Dataset excerpts:
--

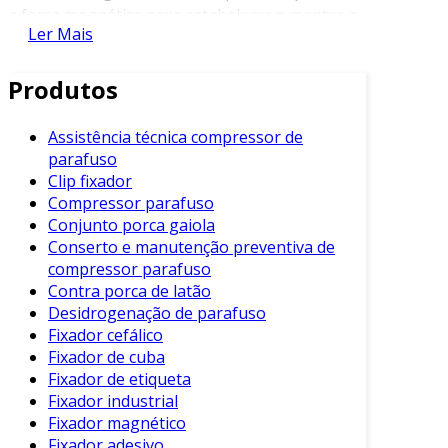
a força magnética para estabelecer e manter a
Ler Mais
conexão entre diferentes componentes.
Geralmente, é composto por ímãs
Produtos
permanentes ou eletroímãs, que oferecem a
capacidade de fixar objetos de maneira segura
e confiável. Isso o torna ideal para uma ampla
Assistência técnica compressor de
parafuso
gama de aplicações industriais e comerciais.
Clip fixador
Além disso, sua instalação é simples e prática, o
Compressor parafuso
que reduz os custos operacionais. O fixador
Conjunto porca gaiola
Conserto e manutenção preventiva de
magnético pode ser encontrado em diversos
compressor parafuso
formatos e tamanhos, adaptando-se às
Contra porca de latão
necessidades específicas de cada projeto.
Desidrogenação de parafuso
Aplicações do Fixador Magnético
Fixador cefálico
Fixador de cuba
O fixador magnético pode ser utilizado em
Fixador de etiqueta
diversas áreas, incluindo:
Fixador industrial
Fixador magnético
Indústria Automotiva
: Utilizado na
Fixador adesivo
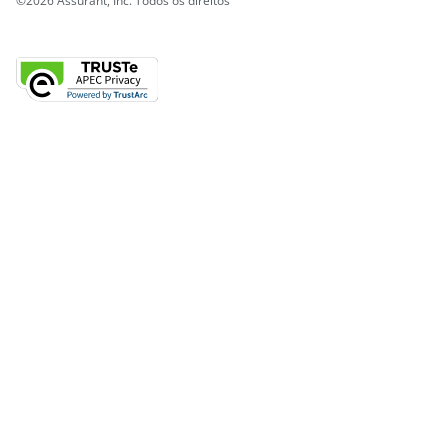
©2026 Assurant, Inc. Todos os direitos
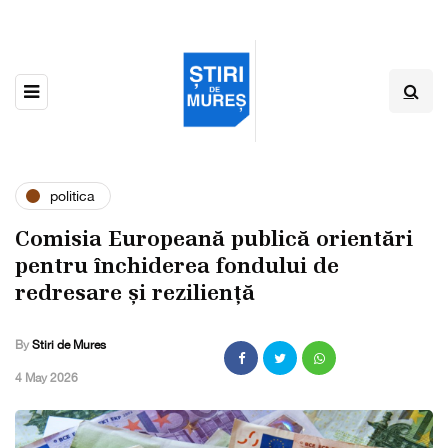
politica
Comisia Europeană publică orientări
pentru închiderea fondului de
redresare și reziliență
By
Stiri de Mures
,
4 May 2026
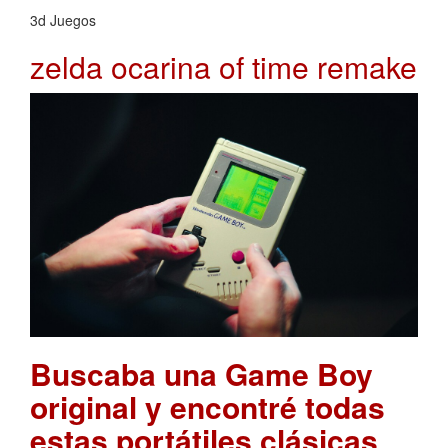
3d Juegos
zelda ocarina of time remake
Buscaba una Game Boy
original y encontré todas
estas portátiles clásicas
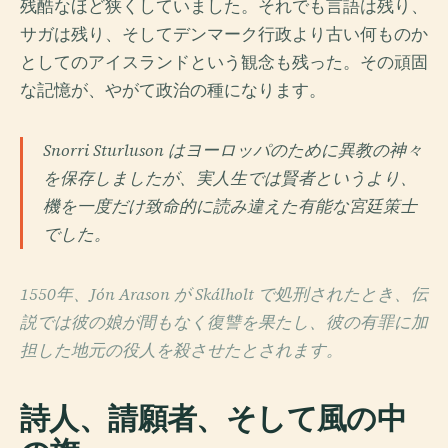
残酷なほど狭くしていました。それでも言語は残り、
サガは残り、そしてデンマーク行政より古い何ものか
としてのアイスランドという観念も残った。その頑固
な記憶が、やがて政治の種になります。
Snorri Sturluson はヨーロッパのために異教の神々
を保存しましたが、実人生では賢者というより、
機を一度だけ致命的に読み違えた有能な宮廷策士
でした。
1550年、Jón Arason が Skálholt で処刑されたとき、伝
説では彼の娘が間もなく復讐を果たし、彼の有罪に加
担した地元の役人を殺させたとされます。
詩人、請願者、そして風の中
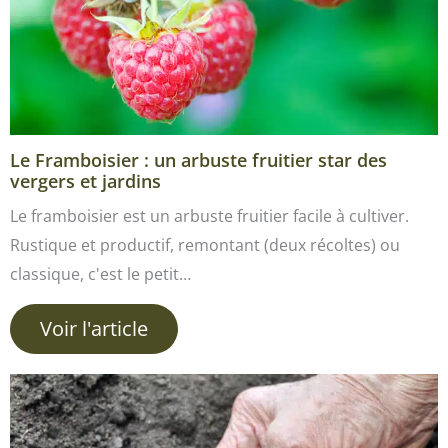
Le Framboisier : un arbuste fruitier star des
vergers et jardins
Le framboisier est un arbuste fruitier facile à cultiver.
Rustique et productif, remontant (deux récoltes) ou
classique, c'est le petit…
Voir l'article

--

Task description: How many lines of the data contain "pode"? Work it out and give only the number.

Solved problem: 2